Deborah, a remarkable figure in biblical history, stands as an inspiration to all, regardless of gender. As the only female judge in Israel, a teacher, a warrior, poet, songstress, and a prophetess, she possessed a rare combination of wisdom, leadership, and courage. Her counsel was revered by her people, and even esteemed military leaders like Barak sought her guidance. Despite being overlooked in many regards, Deborah left an indelible mark on history, serving as a testament to the power of women in leadership roles. Her story encourages women to embrace their potential as fierce leaders, while also challenging men to recognize that women have always possessed the ability to lead, even in the scriptures themselves.

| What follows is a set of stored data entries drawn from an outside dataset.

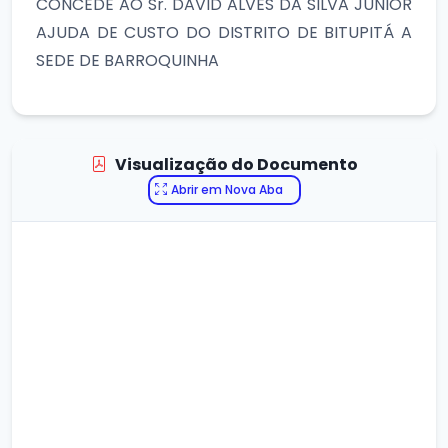
CONCEDE AO Sr. DAVID ALVES DA SILVA JÚNIOR
AJUDA DE CUSTO DO DISTRITO DE BITUPITÁ A
SEDE DE BARROQUINHA
Visualização do Documento
Abrir em Nova Aba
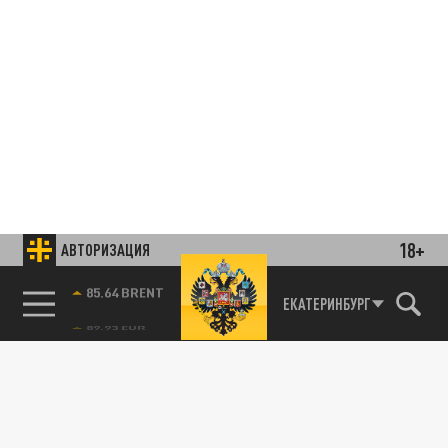
18+
АВТОРИЗАЦИЯ
85.64 BRENT
ЕКАТЕРИНБУРГ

Deborah Name, Symbolism & Archetype
The Queen Bee, Deborah, her name which means “bee” in Hebrew, carries esoteric significance. Bees are associated with strength, mystery, universal wisdom, and sacred knowledge. In this video, I mentioned that bees were one of the three gifts given to Abraham in the desert by the High Priest Melchizedek. It is fascinating that bees play a vital role as pollinators for food crops, making them one of the world’s most important creatures. Furthermore, within a bee colony, the queen bee holds great significance as she carries the future of the entire colony and possesses the ability to generate precious honey, often referred to as “liquid gold.” In alchemy, the transformation of lead into gold is considered a crowning achievement. This symbolism associated with bees further emphasizes Deborah’s strength, wisdom, and her ability to bring forth abundance and prosperity.
Just as a hive reveres their treasured queen as the paramount leader, so too did the people of Israel at that time respect and follow Deborah’s leadership adamantly.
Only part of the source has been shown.